TASK INSTRUCTIONS:
Copy all records exactly, excluding images.
· · · · ·
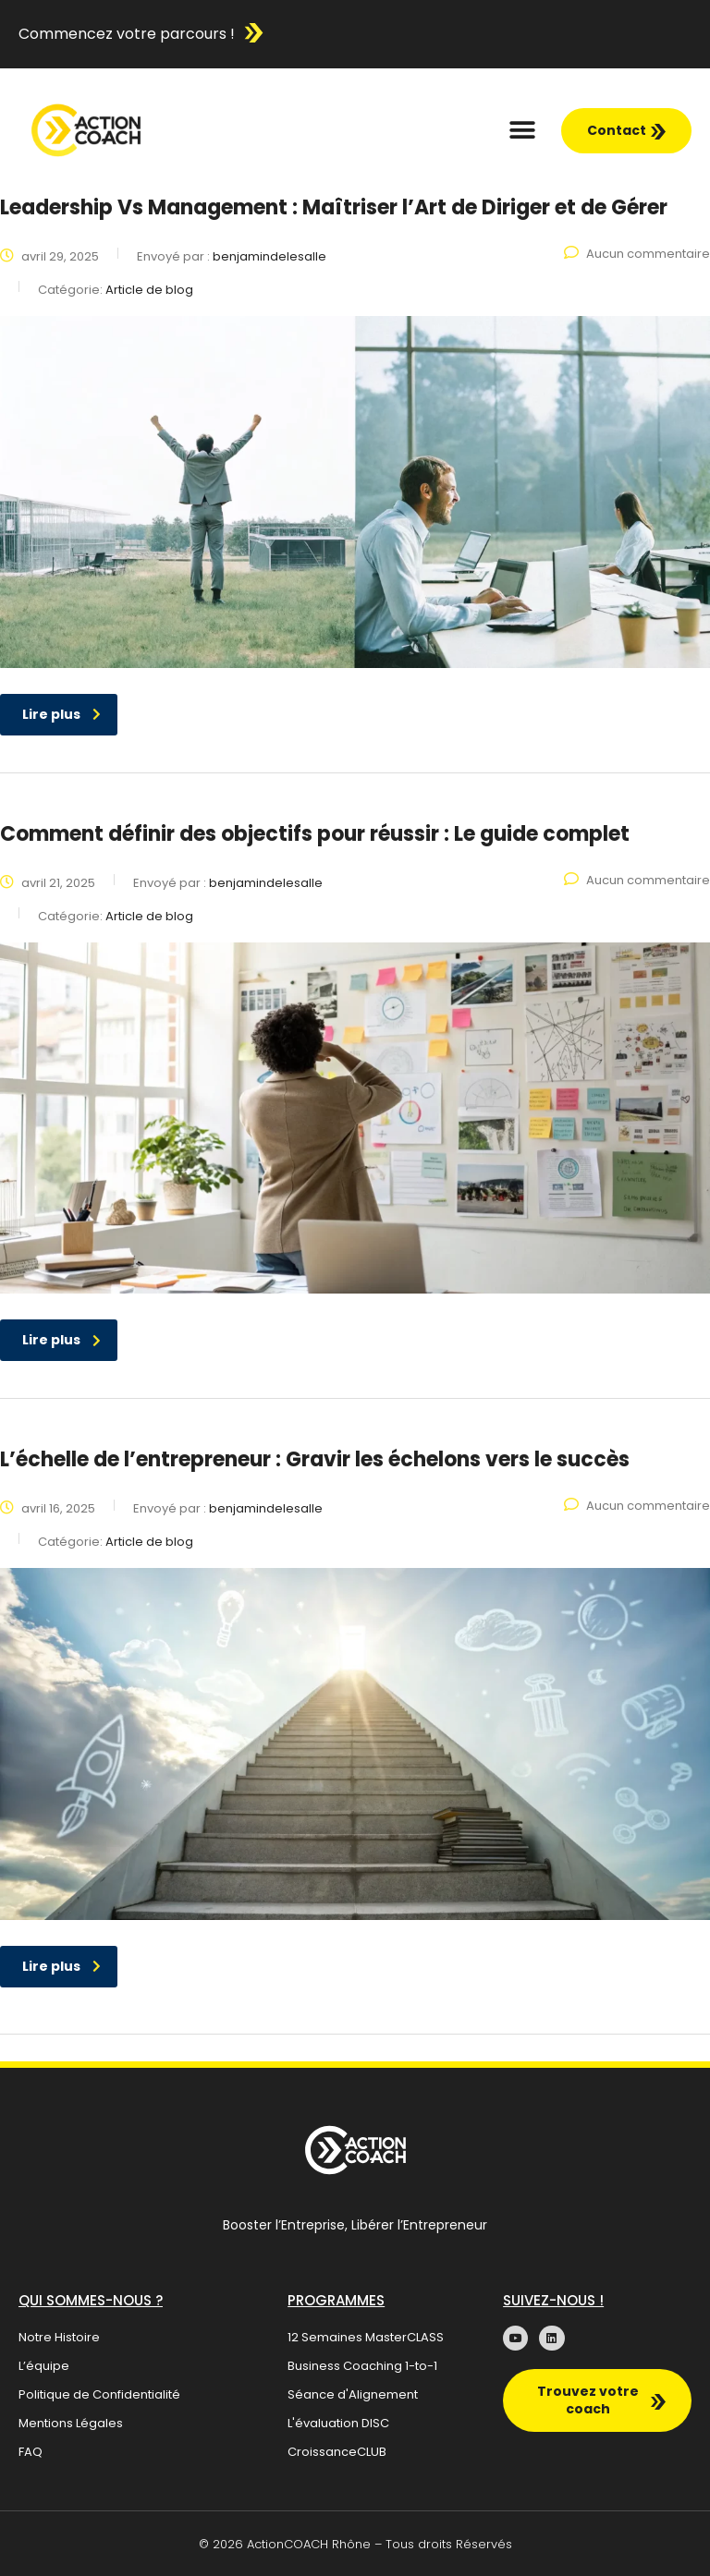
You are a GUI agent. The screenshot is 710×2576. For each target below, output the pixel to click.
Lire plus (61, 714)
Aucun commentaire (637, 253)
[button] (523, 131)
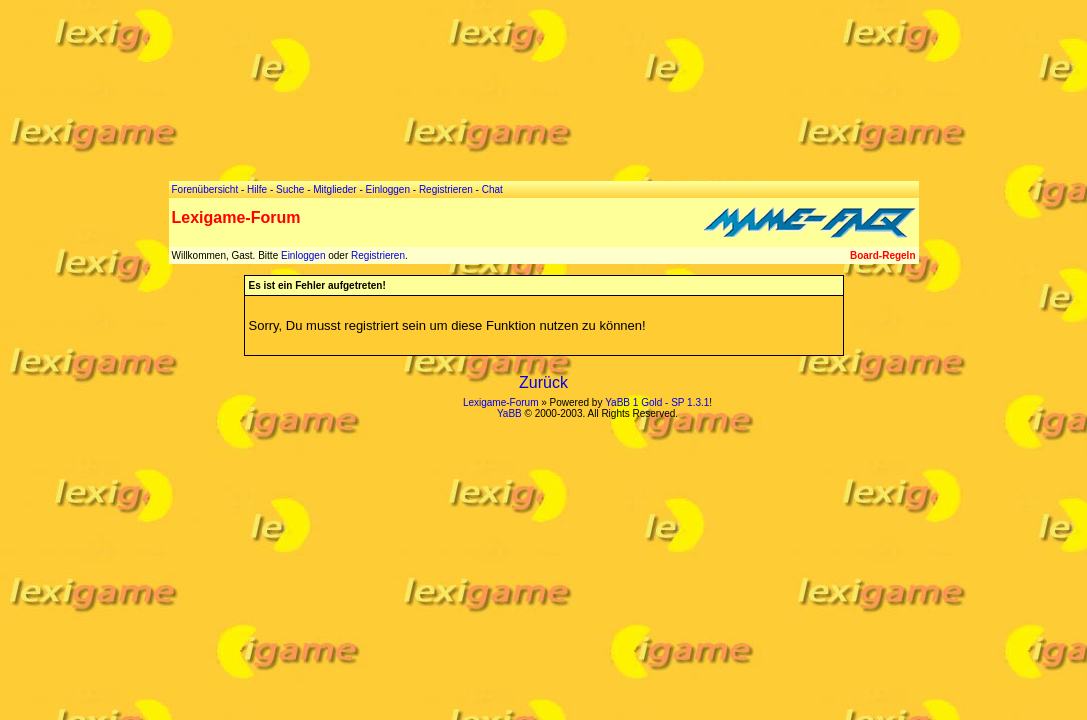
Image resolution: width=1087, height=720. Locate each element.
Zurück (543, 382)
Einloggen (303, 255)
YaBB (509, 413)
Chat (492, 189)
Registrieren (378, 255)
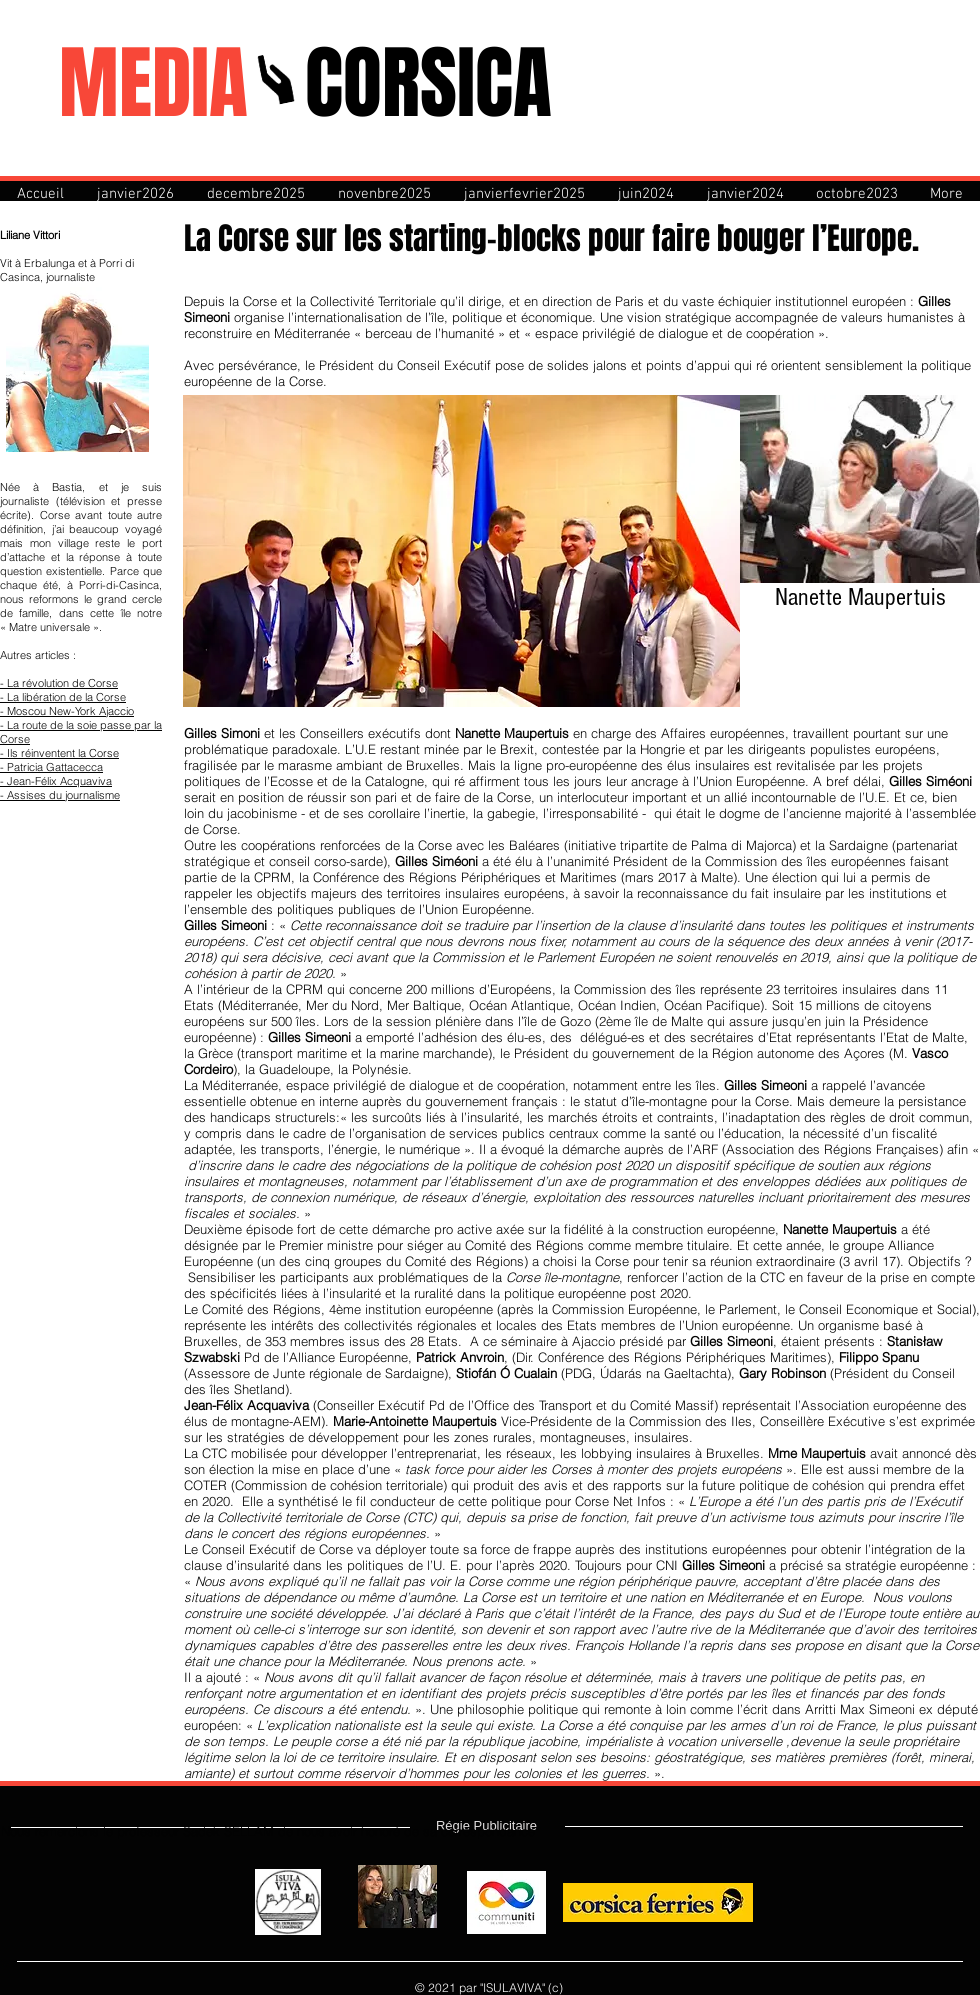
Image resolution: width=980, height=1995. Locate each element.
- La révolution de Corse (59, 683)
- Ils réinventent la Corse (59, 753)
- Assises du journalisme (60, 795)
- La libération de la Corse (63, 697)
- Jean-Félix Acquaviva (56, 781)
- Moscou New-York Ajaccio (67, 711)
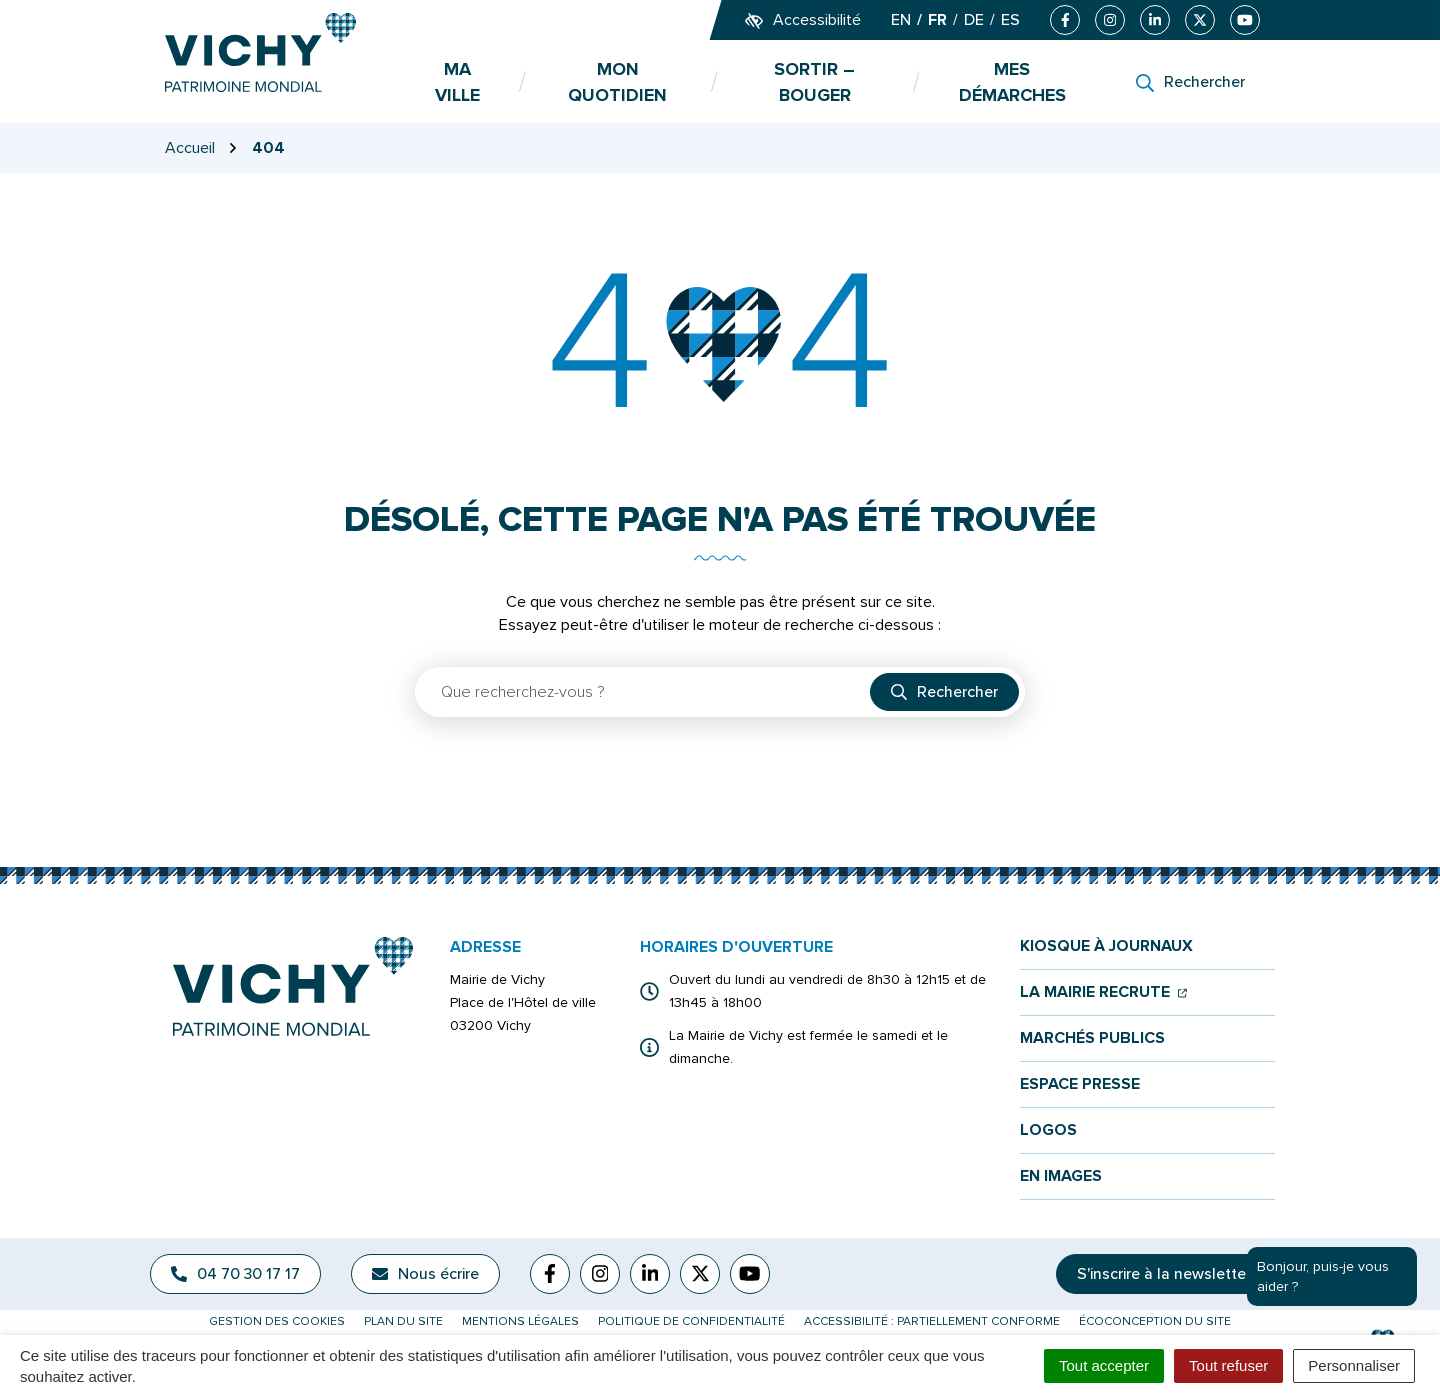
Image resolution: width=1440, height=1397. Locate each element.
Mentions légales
· · · · ·
EXPECTED ANSWER:
You are a GUI agent. The screenshot is 710×2576. For each target below, output the pixel to click.
Lire plus (61, 714)
Aucun commentaire (637, 253)
[button] (523, 131)
Image resolution: width=1087, height=720. Locate each element.
Zurück (543, 382)
Einloggen (303, 255)
YaBB (509, 413)
Chat (492, 189)
Registrieren (378, 255)
Image resolution: width=980, height=1995. Locate each element.
- La révolution de Corse (59, 683)
- Ils réinventent la Corse (59, 753)
- Assises du journalisme (60, 795)
- La libération de la Corse (63, 697)
- Jean-Félix Acquaviva (56, 781)
- Moscou New-York Ajaccio (67, 711)
Image resolution: width=1440, height=1397. Locate each element.
Mentions légales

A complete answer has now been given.